TASK REQUIREMENTS: Using the records that appear below, write out exactly the lines from the one with "Subscribe to comments feed (401, 1438)" through the one with "Cum On Bush (320, 356)", keeping both end lines.

[Stored records]
- - -
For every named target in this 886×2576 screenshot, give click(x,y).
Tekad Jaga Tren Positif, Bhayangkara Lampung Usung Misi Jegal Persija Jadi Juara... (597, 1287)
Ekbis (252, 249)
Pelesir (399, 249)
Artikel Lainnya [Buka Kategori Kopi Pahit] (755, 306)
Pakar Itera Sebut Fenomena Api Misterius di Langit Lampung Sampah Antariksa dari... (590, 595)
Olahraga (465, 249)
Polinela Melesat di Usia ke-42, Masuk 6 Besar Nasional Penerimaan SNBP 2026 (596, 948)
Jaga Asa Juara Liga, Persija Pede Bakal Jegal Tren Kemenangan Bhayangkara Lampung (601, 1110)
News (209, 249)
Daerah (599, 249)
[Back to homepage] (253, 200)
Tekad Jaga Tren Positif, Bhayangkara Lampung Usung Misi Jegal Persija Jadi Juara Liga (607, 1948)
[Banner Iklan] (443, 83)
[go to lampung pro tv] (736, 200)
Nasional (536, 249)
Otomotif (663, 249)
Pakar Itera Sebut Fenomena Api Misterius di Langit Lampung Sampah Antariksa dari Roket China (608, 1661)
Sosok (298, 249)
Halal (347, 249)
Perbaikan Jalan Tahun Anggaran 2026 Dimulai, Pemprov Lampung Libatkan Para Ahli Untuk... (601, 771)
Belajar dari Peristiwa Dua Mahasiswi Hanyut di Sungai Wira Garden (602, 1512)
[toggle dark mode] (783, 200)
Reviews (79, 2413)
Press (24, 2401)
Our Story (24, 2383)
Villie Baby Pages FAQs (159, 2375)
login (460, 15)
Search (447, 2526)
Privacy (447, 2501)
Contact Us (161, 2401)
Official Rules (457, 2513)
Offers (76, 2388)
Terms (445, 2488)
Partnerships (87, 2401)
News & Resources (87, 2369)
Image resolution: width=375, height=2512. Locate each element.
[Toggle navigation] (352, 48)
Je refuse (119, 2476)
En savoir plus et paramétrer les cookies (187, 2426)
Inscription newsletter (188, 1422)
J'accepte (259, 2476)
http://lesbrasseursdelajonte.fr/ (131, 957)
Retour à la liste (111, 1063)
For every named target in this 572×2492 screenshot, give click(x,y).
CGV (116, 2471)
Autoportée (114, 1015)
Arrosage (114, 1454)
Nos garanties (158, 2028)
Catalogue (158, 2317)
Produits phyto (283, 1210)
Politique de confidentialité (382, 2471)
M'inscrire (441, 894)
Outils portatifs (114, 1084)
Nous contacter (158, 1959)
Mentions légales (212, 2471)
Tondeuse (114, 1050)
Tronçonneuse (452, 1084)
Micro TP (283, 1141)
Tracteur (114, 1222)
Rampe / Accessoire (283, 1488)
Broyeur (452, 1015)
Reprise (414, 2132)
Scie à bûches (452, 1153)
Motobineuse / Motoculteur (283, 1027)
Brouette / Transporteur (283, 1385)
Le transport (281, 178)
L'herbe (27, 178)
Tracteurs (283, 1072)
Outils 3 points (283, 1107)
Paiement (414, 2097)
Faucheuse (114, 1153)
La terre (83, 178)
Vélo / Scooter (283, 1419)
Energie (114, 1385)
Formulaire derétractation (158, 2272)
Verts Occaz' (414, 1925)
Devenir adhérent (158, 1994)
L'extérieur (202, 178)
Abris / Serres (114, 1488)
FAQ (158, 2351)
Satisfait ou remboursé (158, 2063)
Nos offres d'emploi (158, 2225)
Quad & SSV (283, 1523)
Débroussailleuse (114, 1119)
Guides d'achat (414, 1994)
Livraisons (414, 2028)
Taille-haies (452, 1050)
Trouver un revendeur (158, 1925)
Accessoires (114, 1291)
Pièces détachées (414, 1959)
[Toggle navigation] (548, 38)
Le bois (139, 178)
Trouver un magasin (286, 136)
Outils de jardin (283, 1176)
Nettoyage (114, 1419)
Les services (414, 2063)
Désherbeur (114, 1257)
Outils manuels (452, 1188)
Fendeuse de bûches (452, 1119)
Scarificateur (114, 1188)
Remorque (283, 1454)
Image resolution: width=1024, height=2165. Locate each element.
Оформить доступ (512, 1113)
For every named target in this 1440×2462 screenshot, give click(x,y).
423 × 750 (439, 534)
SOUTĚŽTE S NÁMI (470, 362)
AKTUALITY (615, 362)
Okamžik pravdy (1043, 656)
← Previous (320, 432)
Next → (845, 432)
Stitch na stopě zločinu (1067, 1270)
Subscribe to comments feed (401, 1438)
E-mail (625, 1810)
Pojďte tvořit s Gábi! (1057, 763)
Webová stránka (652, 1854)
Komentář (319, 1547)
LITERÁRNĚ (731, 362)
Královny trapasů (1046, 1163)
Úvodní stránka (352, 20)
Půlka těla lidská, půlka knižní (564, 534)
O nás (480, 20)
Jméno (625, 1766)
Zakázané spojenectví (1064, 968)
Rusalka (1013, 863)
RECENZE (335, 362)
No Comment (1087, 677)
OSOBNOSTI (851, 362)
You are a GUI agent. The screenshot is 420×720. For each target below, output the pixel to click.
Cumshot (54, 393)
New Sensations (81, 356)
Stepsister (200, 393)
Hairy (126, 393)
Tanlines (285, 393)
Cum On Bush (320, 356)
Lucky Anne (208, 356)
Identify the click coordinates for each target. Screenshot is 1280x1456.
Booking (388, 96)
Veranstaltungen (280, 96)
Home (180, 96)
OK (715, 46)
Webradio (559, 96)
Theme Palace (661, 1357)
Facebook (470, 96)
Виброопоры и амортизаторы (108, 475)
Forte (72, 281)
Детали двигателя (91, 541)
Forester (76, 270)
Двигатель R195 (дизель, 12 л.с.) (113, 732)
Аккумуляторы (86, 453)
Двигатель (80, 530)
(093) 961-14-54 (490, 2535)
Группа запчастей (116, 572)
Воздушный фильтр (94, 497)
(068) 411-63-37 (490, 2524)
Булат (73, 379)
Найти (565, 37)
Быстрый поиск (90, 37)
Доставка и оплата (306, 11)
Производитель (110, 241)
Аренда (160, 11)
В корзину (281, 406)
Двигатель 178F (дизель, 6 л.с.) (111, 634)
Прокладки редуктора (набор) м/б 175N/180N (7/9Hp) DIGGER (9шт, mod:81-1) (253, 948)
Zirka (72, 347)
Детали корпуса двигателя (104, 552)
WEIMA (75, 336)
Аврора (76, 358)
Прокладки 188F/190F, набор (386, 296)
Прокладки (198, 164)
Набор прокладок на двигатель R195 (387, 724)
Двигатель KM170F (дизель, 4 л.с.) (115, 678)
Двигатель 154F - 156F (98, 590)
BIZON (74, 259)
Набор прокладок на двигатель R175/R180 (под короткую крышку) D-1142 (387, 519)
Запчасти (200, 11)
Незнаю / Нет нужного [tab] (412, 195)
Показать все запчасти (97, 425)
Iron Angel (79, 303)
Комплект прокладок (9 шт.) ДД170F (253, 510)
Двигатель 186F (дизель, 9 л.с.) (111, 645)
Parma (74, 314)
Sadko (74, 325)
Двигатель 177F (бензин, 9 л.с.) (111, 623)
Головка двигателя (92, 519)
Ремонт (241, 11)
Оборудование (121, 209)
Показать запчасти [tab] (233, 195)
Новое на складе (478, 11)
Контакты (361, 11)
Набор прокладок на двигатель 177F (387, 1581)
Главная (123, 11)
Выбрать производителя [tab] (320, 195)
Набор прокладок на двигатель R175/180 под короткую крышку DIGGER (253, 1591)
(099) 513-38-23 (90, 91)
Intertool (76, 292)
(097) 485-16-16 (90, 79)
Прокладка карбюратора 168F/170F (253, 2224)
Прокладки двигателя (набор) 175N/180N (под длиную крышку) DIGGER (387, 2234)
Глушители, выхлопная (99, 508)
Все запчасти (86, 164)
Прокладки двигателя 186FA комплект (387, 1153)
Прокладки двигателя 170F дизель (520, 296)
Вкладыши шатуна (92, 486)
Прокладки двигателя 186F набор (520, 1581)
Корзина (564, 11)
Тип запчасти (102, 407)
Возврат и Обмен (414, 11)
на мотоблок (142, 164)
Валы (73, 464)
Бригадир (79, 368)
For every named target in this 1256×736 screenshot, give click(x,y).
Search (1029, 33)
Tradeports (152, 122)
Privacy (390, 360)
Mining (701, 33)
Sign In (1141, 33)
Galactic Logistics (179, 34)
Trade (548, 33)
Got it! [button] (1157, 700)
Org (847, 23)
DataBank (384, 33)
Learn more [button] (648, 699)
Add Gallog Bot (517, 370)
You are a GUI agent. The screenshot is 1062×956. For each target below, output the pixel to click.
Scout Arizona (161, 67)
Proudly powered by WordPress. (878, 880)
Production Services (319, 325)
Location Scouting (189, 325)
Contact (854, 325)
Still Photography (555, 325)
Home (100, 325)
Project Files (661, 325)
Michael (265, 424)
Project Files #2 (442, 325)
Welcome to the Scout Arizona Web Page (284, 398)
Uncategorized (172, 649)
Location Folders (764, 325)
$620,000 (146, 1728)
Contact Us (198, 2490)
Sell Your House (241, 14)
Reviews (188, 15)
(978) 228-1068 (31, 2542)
- - -
SOLUTION FOR THIS EXERCISE:
Subscribe to comments feed (401, 1438)
E-mail (625, 1810)
Pojďte tvořit s Gábi! (1057, 763)
Webová stránka (652, 1854)
Komentář (319, 1547)
LITERÁRNĚ (731, 362)
Královny trapasů (1046, 1163)
Úvodní stránka (352, 20)
Půlka těla lidská, půlka knižní (564, 534)
O nás (480, 20)
Jméno (625, 1766)
Zakázané spojenectví (1064, 968)
Rusalka (1013, 863)
RECENZE (335, 362)
No Comment (1087, 677)
OSOBNOSTI (851, 362)
You are a GUI agent. The screenshot is 420×720. For each target below, output the pixel to click.
Cumshot (54, 393)
New Sensations (81, 356)
Stepsister (200, 393)
Hairy (126, 393)
Tanlines (285, 393)
Cum On Bush (320, 356)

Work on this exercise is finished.